# Doing taxes for the elderly.



## wildbill7145 (Mar 22, 2018)

So, I'm doing my Mom's income taxes for the first time. She's elderly, and has dementia. I have POA. The guy who did her taxes for the last few years has retired. I'm using Turbo Tax. I have reasonable experience in completing income tax forms.

We sold the family home last year. Turbo Tax is asking me for the "adjusted cost base", which from what I understand is what my parents paid for the house back in the '60s. I have no idea what they paid for the house and neither does she. Not sure what I should enter in this field.

Any other advice for someone doing their elderly parents income taxes would be appreciated.


----------



## OnlyMyOpinion (Sep 1, 2013)

I'm assuming you are designating/claiming it as her principal residence for the entire period (e.g. it was not used as a rental)? If so, I would just make a 'best guess' on the acb since it won't matter in the end (you pay no capital gains).

I just went through this with a set of taxes as well and thought it dumb that they want 'numbers' even if it was your principal residence for the entire time.


----------



## wildbill7145 (Mar 22, 2018)

Thanks for the reply OMO. Much appreciated. Yes, it was her principle residence from purchase to sale. Never used as a rental. I think at this point, best guess is all I've got. I saw that about paying no capital gains if it's your principal residence.

I have to imagine they're asking just for the purpose of information gathering.

As far as proceeds of disposition, would you deduct lawyer fees/real estate commission/disposition of mortgage on another property/improvements made to home to prepare it for sale, etc. from the dollar amount she received for the sale?

Helping Mom go through the process of selling the house was the first time I've been involved in selling a property. Hopefully the last. What a horrible experience.

Thanks again for your help.


----------



## OptsyEagle (Nov 29, 2009)

I did the same thing for the sale of my house with Studiotax. I think you may be filling out the form wrong. With Studiotax, on Schedule 3 it asks if the property was your principle residence for:



> 1) I designate the property described on Form T2091(IND) or Form T1255 to have been my principal residence for all
> years owned ; or the property described on Form T2091(IND) or Form T1255 to have been my principal residence
> for all years owned except one , as per the exception described above.
> 2) I designate the property described on Form T2091(IND) or Form T1255 to have been my principal residence for
> ...


If you answer number 1 above, which it sounds like you should, then I believe you only need to fill out page 1 of form T2091. That page only asks for selling proceeds and years owned. It does not care about adjusted cost base. The ACB stuff is on the following pages and are only filled out if you check off 2 or 3 above and have a taxable capital gain/loss.

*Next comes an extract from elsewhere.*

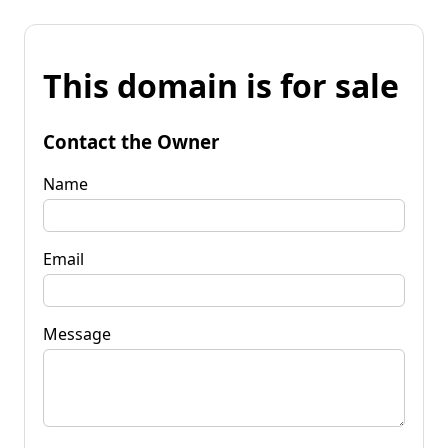
This domain is for sale
Contact the Owner
Name
Email
Message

That is how I read it anyway.


----------



## OnlyMyOpinion (Sep 1, 2013)

I added up those selling fees and included them as 'outlays & expenses' as you would for selling shares on Schedule 3. 
So proceeds was essentially the amount of the final cheque received (excepting a portion we received due to prepayent of taxes for the balance of the year). This minus 'outlays' minus acb is the final gain (moot in your case and will not show up on Sched 3 as noted below) 

I did not deduct any of the costs for painting, repairs, new blinds, cleaning, etc. To me those were spent to sell the place quicker and at list price. In other words I recovered those in the selling price. I could have also sold 'as is'.

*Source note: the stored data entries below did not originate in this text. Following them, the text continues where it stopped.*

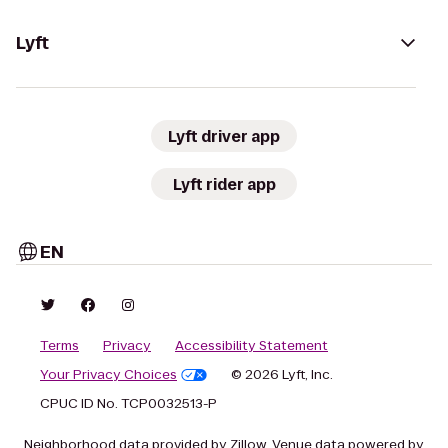
Lyft
Lyft driver app
Lyft rider app
EN
Terms
Privacy
Accessibility Statement
Your Privacy Choices
© 2026 Lyft, Inc.
CPUC ID No. TCP0032513-P
Neighborhood data provided by Zillow. Venue data powered by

We also sold and had to complete returns for a non-principal house (and non-rental) for 2017 that had capital gains. For it I found it poor that there was no opportunity to assign a 50% (or other) interest in the property as you might commonly expect. So the numbers had to be split before entering into the T1. 

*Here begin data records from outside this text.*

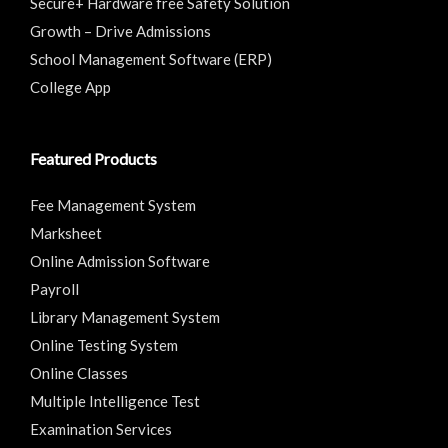
Secure+ Hardware free Safety Solution
Growth – Drive Admissions
School Management Software (ERP)
College App
Featured Products
Fee Management System
Marksheet
Online Admission Software
Payroll
Library Management System
Online Testing System
Online Classes
Multiple Intelligence Test
Examination Services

It also said nothing about the acb (original purchase price) including lawyer's purchase costs/fees, and nothing about outlays/expenses as discussed above.

I don't know how much of this might just be poor implementation by TurboTax. That is what I use as well.

In your case, the final T1 should have a 'principal residence designation worksheet' with address, acb and purchase price (and nothing on the Schdule 3). 

In our latter case, it all showed up in Area 4 of the Schedule 3, and the designation worksheet was printed out but was blank.

Added: I see OE's comment. Suggests to me it is poor execution by Turbotax (TT) which doesn't surprise me.
That selection ('I designate the property...') is used in TT but it also still asks for acb.


----------



## wildbill7145 (Mar 22, 2018)

Yeah, I'm just using the 'easy step' method of Turbo Tax which is more of an interview style as opposed to filling out the forms and schedules. I still have to get some Tslips from CRA for Mom's OAS/CPP and enter those before I complete things. At that point I'll be able to print things out and see the forms and schedules to see what data it's entered.

It could very well be poor execution by TT, or that's just the way they do it.

Service Canada sent my Mom a letter in the mail letting her know that they got sent something back in the mail as return to sender. I found that a bit ironic, but anyways they wanted us to confirm her mailing address. I'm assuming those were the slips for oas/cpp, which were sent to her previous address in spite of the fact that I've updated her address with them. I spoke with a very helpful woman at CRA who said she had copies of all of my Mom's slips and is mailing them out to me.


----------



## fireseeker (Jul 24, 2017)

We also sold our principal residence last year, and I believe OE is correct -- you only need to fill out the first page of the form, which only asks for year of aquisition and and proceeds from sale, if it is sheltered from tax as a PR. Here is the form:
https://www.canada.ca/content/dam/cra-arc/formspubs/pbg/t2091_ind/t2091ind-17e.pdf


----------



## gardner (Feb 13, 2014)

I believe the land registry keeps track of the value reported at the time the land was registered to your mum and dad -- and prior registry changes. I think a lawyer or RE agent would generally have access to look that up via a title search. This will not be the exact ACB, but is what the crown would get if they were to second guess your estimate.


----------



## wildbill7145 (Mar 22, 2018)

I wish this forum had a like button. Thanks folks.


----------



## OptsyEagle (Nov 29, 2009)

One last thing that is very, very, very, very important.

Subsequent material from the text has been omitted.